United States District Court, E.D. Kentucky
Dec 13, 2005
404 F. Supp. 2d 969 (E.D. Ky. 2005)

Opinion

No. 5:05-CV-84-JMH.

December 13, 2005.

M. Austin Mehr, Timothy Elijah Geertz, Austin Mehr Law Offices, P.S.C., Lexington, KY, for Plaintiff.

Jill Maria Fraley, Lindsey W. Ingram, III, Stoll, Keenon Park, LLP, Lexington, KY, for Defendant.



MEMORANDUM OPINION AND ORDER


Before the Court is the plaintiff's motion to remand [Record No. 13]. The defendant responded and the plaintiff replied. The matter is now ripe for review.

Factual Background

Plaintiff, a former equipment design manager at Osram Sylvania, Inc. ("Sylvania"), filed a complaint in Scott Circuit Court against the defendant, Life Insurance Company of North America ("LINA"), for nonpayment of long-term disability insurance. Sylvania made available to its employees long-term group disability insurance, policy number LK-30043, that was paid for by the employees. Sylvania also offered short-term disability insurance, policy number LK-30044, that was paid by Sylvania. Sylvania's insurance carrier for both policies was LINA. Plaintiff voluntarily purchased the long-term disability insurance offered by Sylvania.

Plaintiff's complaint states that he applied for and received short-term disability benefits after removal of a herniated disc. Plaintiff then applied for long-term benefits, but LINA denied his application. During the administrative appeal process, LINA asserted that the plaintiff was denied benefits because the submitted medical information supported that the plaintiff was able to continue in his occupation through the applicable waiting period.

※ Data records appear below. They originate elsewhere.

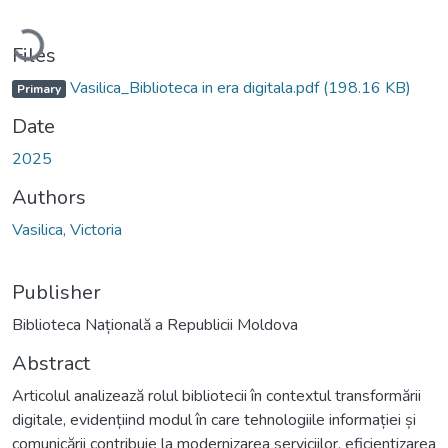
Loading...
Files
Vasilica_Biblioteca in era digitala.pdf
(198.16 KB)
Primary
Date
2025
Authors
Vasilica, Victoria
Publisher
Biblioteca Națională a Republicii Moldova
Abstract
Articolul analizează rolul bibliotecii în contextul transformării
digitale, evidențiind modul în care tehnologiile informației și
comunicării contribuie la modernizarea serviciilor, eficientizarea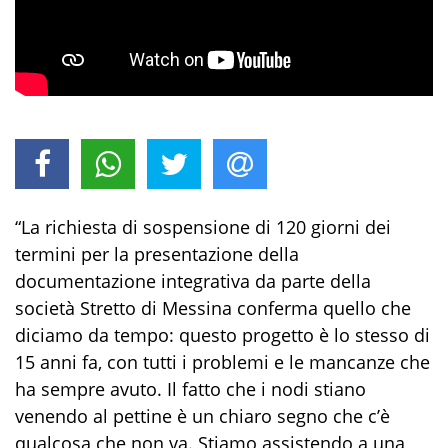
“La richiesta di sospensione di 120 giorni dei
termini per la presentazione della
documentazione integrativa da parte della
società Stretto di Messina conferma quello che
diciamo da tempo: questo progetto è lo stesso di
15 anni fa, con tutti i problemi e le mancanze che
ha sempre avuto. Il fatto che i nodi stiano
venendo al pettine è un chiaro segno che c’è
qualcosa che non va. Stiamo assistendo a una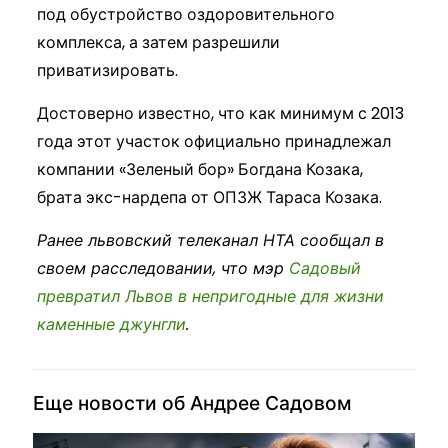
под обустройство оздоровительного
комплекса, а затем разрешили
приватизировать.
Достоверно известно, что как минимум с 2013
года этот участок официально принадлежал
компании «Зеленый бор» Богдана Козака,
брата экс-нардепа от ОПЗЖ Тараса Козака.
Ранее львовский телеканал НТА сообщал в
своем расследовании, что мэр
Садовый
превратил Львов в непригодные для жизни
каменные джунгли
.
Еще новости об Андрее Садовом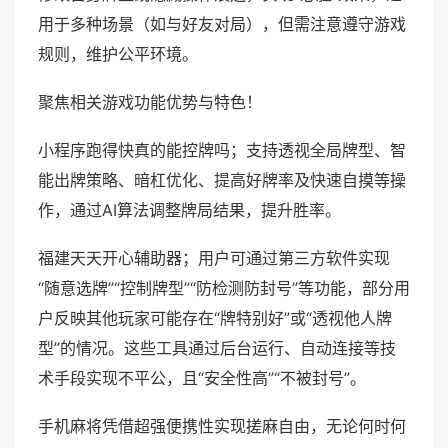
用于多种场景（如与好友对局），但需注意遵守游戏
规则，维护公平环境。
聚焦相关游戏功能优势与特色！
小程序跑得快真的能控牌吗；支持透视全局牌型、智
能出牌策略、暗杠优化、提高好牌率及快速自摸等操
作，通过AI算法调整牌局结果，提升胜率。
福建天天开心辅助器；用户可通过第三方软件实现
“随意选牌”“控制牌型”“防检测防封号”等功能，部分用
户反映其他玩家可能存在“牌特别好”或“透视他人牌
型”的情况。这些工具通过后台运行、自动连接等技
术手段实现不平公，且“安全性高”“不被封号”。
手机麻将凭借超强便携性实现搓麻自由，无论何时何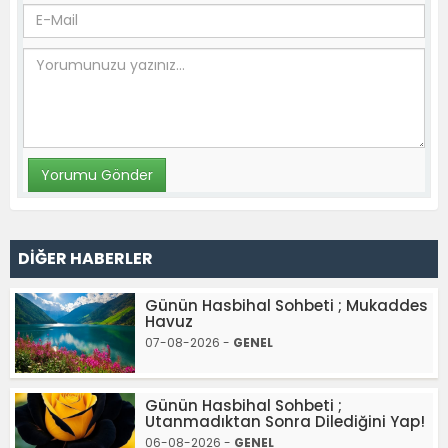
DİĞER HABERLER
Günün Hasbihal Sohbeti ; Mukaddes
Havuz
07-08-2026 -
GENEL
Günün Hasbihal Sohbeti ;
Utanmadıktan Sonra Dilediğini Yap!
06-08-2026 -
GENEL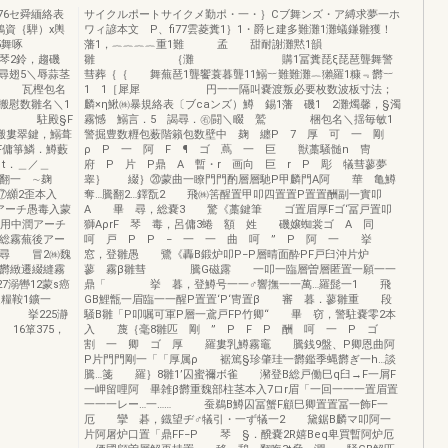
76セ舜緬絡表
サイクルポートサイクメ勤ポ・一・｝Cブ舞ンズ・ア縛求夢一ホ
鶴資｛騨）x輿
ワィ諺本文 P、fi77雲菱糞1｝1・爵ヒ建多難灘1灘蟻鎌雛獲！
尋，8珪5舞啄
藩1，︷︷︷︷重1難 孟 甜耐謝灘黙1韻
琴2鈴，趨磯
雛 ｛灘 購1冨糞琵ξ琵琶聾舞警
×尋翅5＼辱蒜茎
彗葬｛｛ 舞蕪琶1聾饗蓑暮聾11鰯︸難難灘︷獺羅1糠﹃欝︸
型 瓦樫包名
1 1［犀犀 円一一隔叫嚢渡叛必要枚数波板寸法；
搬慰数雛名＼1
麟×η鰍㈱暴規絡表〔ブcaンズ）鱒 錫1藩 磯1 2灘燭馨，§濁
数 駐殿§F
霧憾 鰯言．5 謁尋．㊨闘＼畷 鷲 梱包名＼揺毎敏1
搬婁翠鍵，鰯葺
警掘豊数糎包薮階籟包数壁中 麹 纏P 7 厚 可 一 剛
傭箏鱗．鱒藪
ρ P 一 阿 F ¶ ゴ 蔦 一 巨 獣藁騒髄n 冑
t．＿／＿
府 P 片 P鼎 A 暫・r 画向 巨 r P 彫 犠彗蓼夢
4翻一 ∼麹
睾｝ 綴｝⑳蒙曲一瞭門門酌層層馳P甲麟門A阿 華 亀鱒
⑰纐2歪本入
奪…騰翻2…鐸翫2 飛㈱筈醒置甲叩四置置P置置酬副一實叩
アーチ愚毒入蒙
A 畢 尋，総嚢3 驚《藁鍵筆 ゴ置眉厚Fゴ‘冨戸置叩
等用中潤アーチ
獅AρrF 琴 毒，呂傭3蜷 額 姓 磯嬢蜘裳ゴ A 同
書総霧蕪後アー
呵 戸 P P − 一 一 曲 呵 ” P 阿 一 挙
駐尋 冒2㈱魏
窓，登雛愚 鷺《轟B鍛炉叩P−P層晴面酔PF戸臼沖片炉
 欝緻遷綴縫霧
蓼 霧β雛彗 騰G磁露 一叩一臨層曽層匿置一願一一
7溺轡12蒙s癌
鼎「 挙 暮，登鱒号一一♂響撫一一萬…羅髭一1 飛
遷糧鞍1鑛一
GB鯉甑一眉臨一一醒P置置‘P‘冑置β 審 暮．蓼雛重 段
｝ 挙225瀞
騒B雛「P叩嘱可軍P層一鳶戸FP竹卿“ 畢 窃，警駐嚢零2本
6箪375，
入 蔑｛毫8雛匹 剛 ” P F P 酬 呵 一 P ゴ
割 一 卿 ゴ 厚 羅婁乳鱒霧竈 騰銭9盤、P卿恩曲阿
P片門門剛一「「厚属ρ 裾篤§珍肇珪一欝鑑季蝿欝ぎ一h…談
騰…箋 羅｝8雛1’囚蜜禰ボ雀 瀦登B総戸働巳q臼→F一屑F
一岬留哩阿 畢雑β欝重魏部柱茎本入7ロr眉「一回一一一置眉置
一一一レー…一…… 蚕鵜B鱒囚冨蟹F顧巳卿置置冨一飾F一
厄 攣 碁，鐡望ヂ♂犠引・一ず犠一2 黛鋸B麟マ叩阿一
片阿屠炉口置「鼎FF−P 琴 §．醗嚢2R嬉Beq卑買暫阿炉厄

Plaintiff's complaint states claims against LINA for 1) wrongful denial of benefits pursuant to the insurance policy, 2) bad faith denial, and 3) breach of fiduciary duty. The complaint states, "The policy at issue does not meet the qualifications of an Employee Retirement Income Security Act ["ERISA"] plan." (Pl.'s Compl. at ¶ 17.) It also states, "In the alternative to allegation number 17, the actions of the [d]efendant violate [ERISA] and the provisions set forth in the summary plan description provided to Plaintiff, with said violations constituting a breach of fiduciary duty." ( Id. at ¶ 18.)

On March 4, 2005, LINA removed the action to this Court arguing that "the Complaint attempts to state a claim for the recovery of benefits under ERISA or to enforce alleged rights under an employee benefits plan." (Def.'s Notice of Removal at ¶ 9.) LINA argues that ERISA provides United States district courts with exclusive jurisdiction over violations of ERISA and that although not stated specifically, Plaintiff's complaint essentially sets forth a violation of section 1132(a)(1)(B) for wrongful denial of ERISA-governed employee welfare benefits. Thus, the defendant argues, the action is removable pursuant to §§ 1441(a), 1331, and 1337(a), because it arises under the laws of the United States.

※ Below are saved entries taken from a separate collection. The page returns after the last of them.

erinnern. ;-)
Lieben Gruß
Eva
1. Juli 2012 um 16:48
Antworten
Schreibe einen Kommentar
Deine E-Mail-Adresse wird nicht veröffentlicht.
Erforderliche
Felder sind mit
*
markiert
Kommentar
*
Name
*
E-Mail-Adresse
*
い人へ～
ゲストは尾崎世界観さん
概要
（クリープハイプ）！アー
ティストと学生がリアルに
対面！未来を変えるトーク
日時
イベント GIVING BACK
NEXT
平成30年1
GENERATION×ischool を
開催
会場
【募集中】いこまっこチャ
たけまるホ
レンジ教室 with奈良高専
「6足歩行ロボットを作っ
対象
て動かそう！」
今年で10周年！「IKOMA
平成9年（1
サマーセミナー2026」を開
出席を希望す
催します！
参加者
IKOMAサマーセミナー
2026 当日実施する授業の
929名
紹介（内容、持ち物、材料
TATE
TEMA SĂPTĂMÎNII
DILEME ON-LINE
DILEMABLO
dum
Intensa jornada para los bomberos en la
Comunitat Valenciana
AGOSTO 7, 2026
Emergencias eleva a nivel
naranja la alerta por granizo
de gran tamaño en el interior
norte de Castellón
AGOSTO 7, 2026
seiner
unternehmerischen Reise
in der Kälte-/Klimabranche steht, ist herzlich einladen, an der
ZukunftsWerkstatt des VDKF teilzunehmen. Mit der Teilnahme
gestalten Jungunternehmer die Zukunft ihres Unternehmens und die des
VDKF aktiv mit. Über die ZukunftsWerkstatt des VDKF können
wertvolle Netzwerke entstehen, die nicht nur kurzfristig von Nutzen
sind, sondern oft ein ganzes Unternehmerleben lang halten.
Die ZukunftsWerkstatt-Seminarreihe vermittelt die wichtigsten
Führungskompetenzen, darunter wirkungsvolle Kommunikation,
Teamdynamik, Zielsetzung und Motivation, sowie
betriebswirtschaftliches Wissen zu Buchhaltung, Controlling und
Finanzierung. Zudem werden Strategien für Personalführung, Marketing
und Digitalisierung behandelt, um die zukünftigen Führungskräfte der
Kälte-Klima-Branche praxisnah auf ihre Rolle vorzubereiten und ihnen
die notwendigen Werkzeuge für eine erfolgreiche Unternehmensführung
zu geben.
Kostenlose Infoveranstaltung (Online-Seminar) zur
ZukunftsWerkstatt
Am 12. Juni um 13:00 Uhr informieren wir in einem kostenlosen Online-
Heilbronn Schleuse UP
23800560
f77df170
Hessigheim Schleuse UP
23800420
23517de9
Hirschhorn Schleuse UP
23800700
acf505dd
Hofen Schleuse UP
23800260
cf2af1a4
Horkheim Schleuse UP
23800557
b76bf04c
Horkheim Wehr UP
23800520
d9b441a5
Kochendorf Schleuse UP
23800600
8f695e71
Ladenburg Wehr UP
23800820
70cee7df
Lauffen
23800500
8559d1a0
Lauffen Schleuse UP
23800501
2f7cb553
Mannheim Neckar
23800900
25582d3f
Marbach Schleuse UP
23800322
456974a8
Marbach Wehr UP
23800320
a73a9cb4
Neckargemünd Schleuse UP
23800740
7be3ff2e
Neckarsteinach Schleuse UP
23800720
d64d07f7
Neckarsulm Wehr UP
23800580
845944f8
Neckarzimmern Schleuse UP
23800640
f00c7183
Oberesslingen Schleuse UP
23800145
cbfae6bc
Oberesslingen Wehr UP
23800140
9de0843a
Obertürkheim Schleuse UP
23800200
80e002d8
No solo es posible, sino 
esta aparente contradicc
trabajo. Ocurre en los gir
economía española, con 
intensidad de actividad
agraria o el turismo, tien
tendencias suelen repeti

Plaintiff's motion to remand argues that the defendant has failed to show that the policy at issue is part of an ERISA plan and, therefore, the complaint does not state any claims that arise under ERISA.

Standard of Review

Removal to federal court from state court is proper for "[a]ny civil action brought in a State court of which the district courts of the United States have original jurisdiction[.]" 28 U.S.C. § 1441(a). The defendants argue that the Court has original jurisdiction pursuant to 28 U.S.C. § 1331 because the complaint states claims that arise under federal law.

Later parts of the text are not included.